One morning she brought in two pieces of cloth for his opinion on them. One was red, a bright vermilion, the other pale green. That she sought his opinion was nothing unusual. All No. 2 used to do it.
‘Which to choose, Mr. Haynes?’
‘The green. Only Spaniards from South America wear red dresses.’
‘But I like the red, Mr. Haynes.’
‘Why did you ask me, then? You have to wear the dress, not I.’
‘I didn’t expect that you would wear the dress. I don’t see why you should tell me that.’
‘Don’t lose your temper. Make your red dress. Only, when you are wearing it and I meet you in the street, please don’t think anything if you see me looking the other way.’
‘It’s my dress,’ said Maisie, and swept up the two of them. ‘If you don’t want to speak to me in the street, Mr. Haynes, don’t speak to me. Don’t speak to me in here either. I’ll wear red, white and blue if I like.’
‘I could get an old Union Jack for you if you …’
She stamped out.
Saturday morning there was a commotion. The dress had come to be tried on. Formerly Haynes’s opinion would outweigh that of all the others in the house, but today—
‘Mr. Haynes.’
Maisie was outside.
‘Yes.’
‘I can come in?’
‘Yes.’
‘I want you to tell me how the dress look.’
‘I see. Well, if you think my opinion worth anything.’
‘You will tell me as long ago? You not vexed?’
‘Not at all. Come along. Let me see you.’
And when she came in, it was the green dress after all.
But this was merely the decoration to her unwearied personal attendance on him week in and week out. Her own shoes might go uncleaned for days, never were his so bright as under her skilful hands. She made and remade his bed five times a day. She spent hours looking for papers he had carelessly mislaid. Now and then his carelessness or untidiness (habits which Ella had encouraged) might cause her to say: ‘But, Mr. Haynes, you are a troublesome man. People have no peace with you.’ But she would look at him and smile while she spoke, or immediately after, to soften the sting of truth in her words.

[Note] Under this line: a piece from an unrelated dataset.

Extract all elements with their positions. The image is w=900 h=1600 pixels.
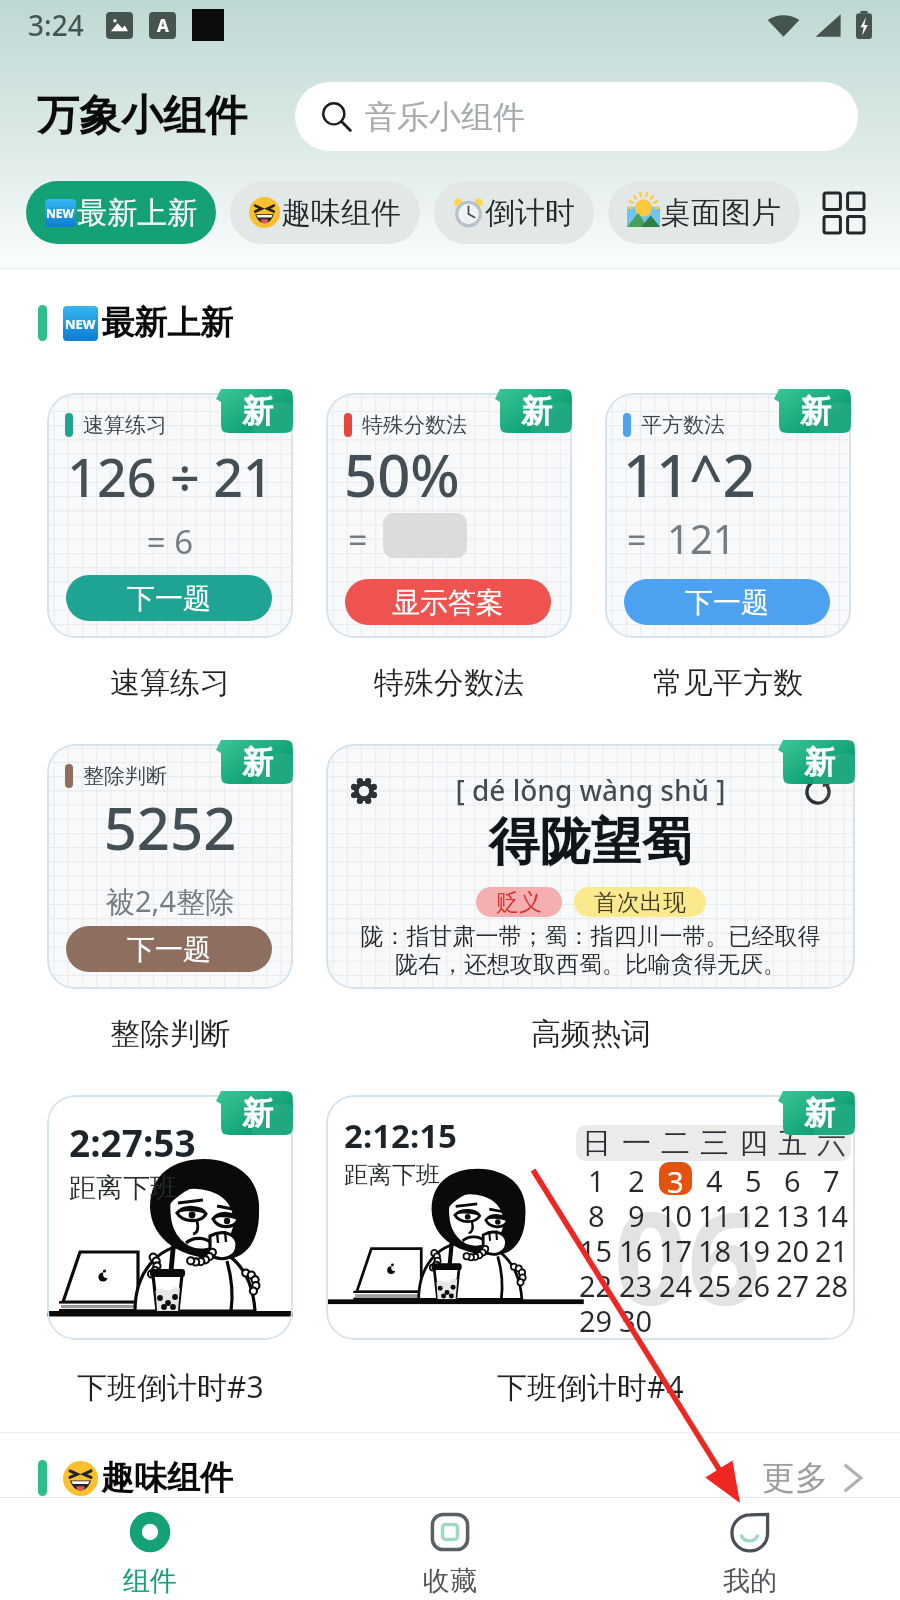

Rarely did she ask for money. To pay a rampageous creditor, to buy medicine if she felt ill – once a month or perhaps less. Haynes gave her presents on occasion, but few things irritated her more than the suggestion that he should pay her specifically for anything she did for him. ‘God! Mr. Haynes, you have a bad mind. I didn’t do it for money.’
And yet another day when he asked her why her behaviour to him and her behaviour to the others were such miles apart, she said:
‘Them! Who will bother to behave for them.’
Her regard for him extended beyond the borders of his personal comfort and well-being. Nobody could say anything against Haynes. She was at once a flame of protest. She guarded his property jealously, keeping track of books and records borrowed overlong by careless friends. She would rush into the room.